EuGH-Urteil

Auswirkungen auf das Aus von Safe Harbor

23.10.2015 von Klaus Heeke und Dr. Martin Döpner
International tätige (Internet-) Unternehmen stehen vor neuen rechtlichen Herausforderungen und müssen die Einhaltung der europäischen Datensicherheitsstandards anders gewährleisten.
Der EuGH hat das rund 15 Jahre alte Safe-Harbor-Abkommen gekippt, der den Datenaustausch mit den USA regelt.
Foto: U.S. Department of Commerce

Das Urteil des EuGH verändert nicht nur die Übermittlung personenbezogener Informationen von Kunden oder Internetnutzern; es betrifft auch den Umgang mit Arbeitnehmerdaten. Denn oftmals transferieren europäische und US-amerikanische Gesellschaften diese zur Speicherung und Verarbeitung - insbesondere innerhalb eines Konzernverbunds.

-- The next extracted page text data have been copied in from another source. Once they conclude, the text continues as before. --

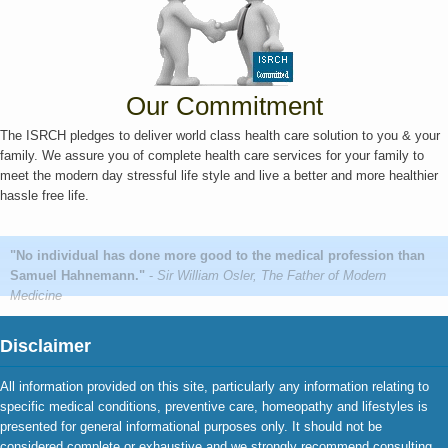
Our Commitment
The ISRCH pledges to deliver world class health care solution to you & your
family. We assure you of complete health care services for your family to
meet the modern day stressful life style and live a better and more healthier
hassle free life.
"No individual has done more good to the medical profession than
Samuel Hahnemann."
-
Sir William Osler, The Father of Modern
Medicine
Disclaimer
All information provided on this site, particularly any information relating to
specific medical conditions, preventive care, homeopathy and lifestyles is
presented for general informational purposes only. It should not be
considered complete or exhaustive and we strongly recommend consulting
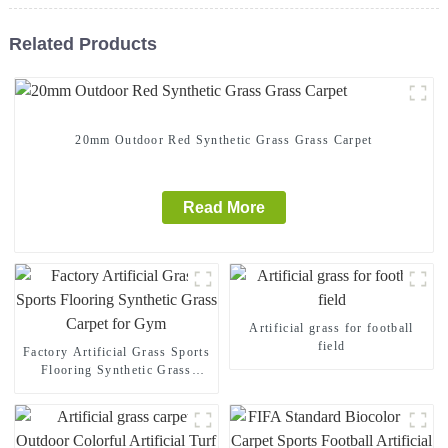
Related Products
20mm Outdoor Red Synthetic Grass Grass Carpet
Read More
Artificial grass for football
field
Factory Artificial Grass Sports
Flooring Synthetic Grass
Carpet for Gym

Auswirkungen auf personenbezogene Arbeitnehmerdaten

Gemäß der geltenden EU-Datenschutzrichtlinie (Richtlinie 95/46/EG) dürfen personenbezogene Daten von Kunden, Internetnutzern oder Arbeitnehmern zwar an andere Stellen (z.B. Unternehmen) im Ausland übermittelt werden. Voraussetzung ist aber die Zustimmung der betroffenen Person oder aber eine entsprechende vertragliche Regelung zwischen Sender und Empfänger. Zusätzlich müssen die personenbezogenen Informationen durch den Empfänger ausreichend geschützt werden. Entscheidend ist dabei, dass im Zielstaat ein Datenschutzniveau gewährleistet ist, das dem der EU entspricht.

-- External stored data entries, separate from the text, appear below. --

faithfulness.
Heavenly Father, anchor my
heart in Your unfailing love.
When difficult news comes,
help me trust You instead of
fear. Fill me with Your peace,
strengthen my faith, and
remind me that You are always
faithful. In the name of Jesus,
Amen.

Ein solch hohes Datenschutzniveau existiert in den USA allerdings nicht. Um den Datenaustausch mit den USA zu erleichtern, hatte die EU-Kommission im Jahr 2000 das so genannte Safe-Harbor-Abkommen (Entscheidung 2000/520/EG) verabschiedet. Danach konnten sich US-Unternehmen vertraglich verpflichten, bei ihrer Datenverarbeitung die "Safe-Harbor-Principles" zu befolgen und sich beim US-Handelsministerium entsprechend zertifizieren lassen.

War ein US-amerikanisches Unternehmen "Safe-Harbor"-zertifiziert, konnten personenbezogene Daten von Kunden, Internetnutzern und Arbeitnehmern in der Vergangenheit ohne weitere Erfordernisse (z.B. Einwilligung der betroffenen Person) von Staaten innerhalb der EU in die USA übermittelt und dort gespeichert sowie verarbeitet werden. Durch die Entscheidung des EuGH ist nun eine andere rechtliche Grundlage notwendig - andernfalls drohen zivilrechtliche oder sogar strafrechtliche Sanktionen.

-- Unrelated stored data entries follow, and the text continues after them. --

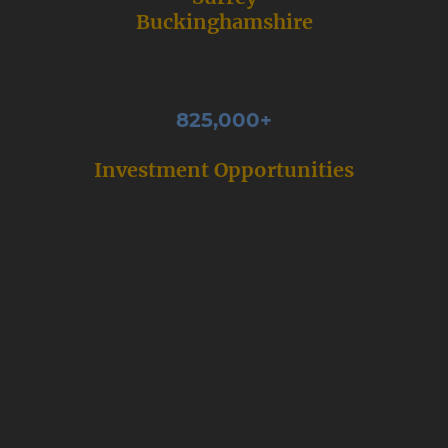
Buckinghamshire
825,000+
Investment Opportunities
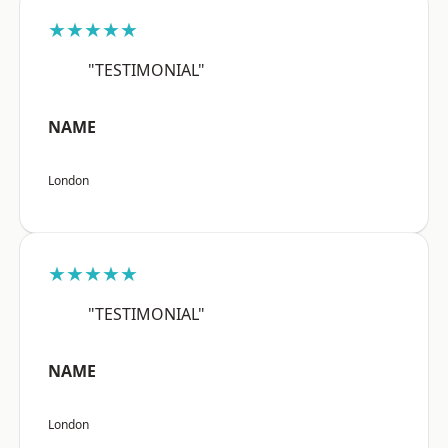
★★★★★
"TESTIMONIAL"
NAME
London
★★★★★
"TESTIMONIAL"
NAME
London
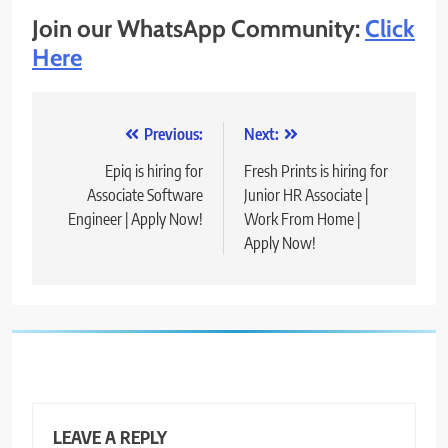
Join our WhatsApp Community:
Click
Here
Post
Previous:
Next:
navigation
Epiq is hiring for
Fresh Prints is hiring for
Associate Software
Junior HR Associate |
Engineer | Apply Now!
Work From Home |
Apply Now!
LEAVE A REPLY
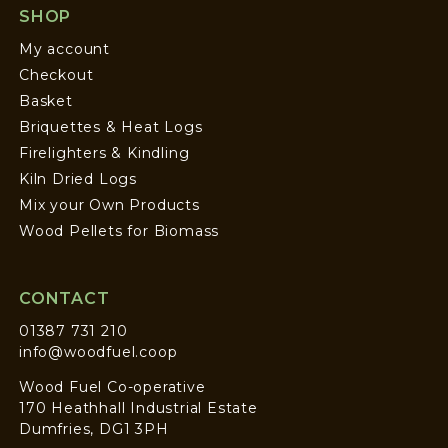
SHOP
My account
Checkout
Basket
Briquettes & Heat Logs
Firelighters & Kindling
Kiln Dried Logs
Mix your Own Products
Wood Pellets for Biomass
CONTACT
01387 731 210
info@woodfuel.coop
Wood Fuel Co-operative
170 Heathhall Industrial Estate
Dumfries, DG1 3PH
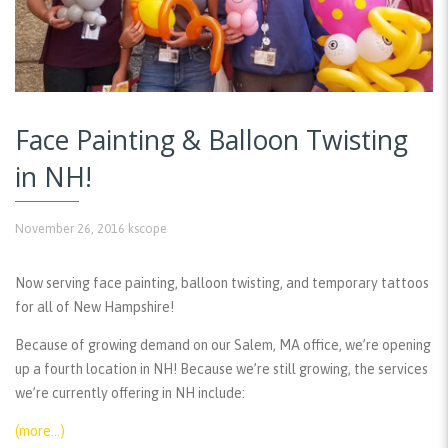
Face Painting & Balloon Twisting
in NH!
November 26, 2016
kscope
Now serving face painting, balloon twisting, and temporary tattoos
for all of New Hampshire!
Because of growing demand on our Salem, MA office, we’re opening
up a fourth location in NH! Because we’re still growing, the services
we’re currently offering in NH include:
(more…)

Aktuelle Entwicklungen zu Cloud-Security und -Datenschutz
Ob Unternehmensdaten in der Cloud "sicher" sind, hängt davon ab, welchen Datenschutzregeln der jeweilige Anbieter verpflichtet ist. Häufig geht hier es um Europa vs. USA. Die aktuellen Entwicklungen um "Safe Harbor" haben die Debatte neu befeuert. Eine klare Antwort ist immer noch in weiter Ferne.
Marktanteile
Auf die "Großen Vier" Amazon Web Services, Microsoft, IBM / Softlayer und Google entfielen im zweiten Quartal 2015 rund 54 Prozent des weltweiten Umsatzes mit Cloud-Services. Nordamerika ist mit etwa der Hälfte der Umsätze der größte regionale Markt, vor Europa und Asien/Pazifischer Raum.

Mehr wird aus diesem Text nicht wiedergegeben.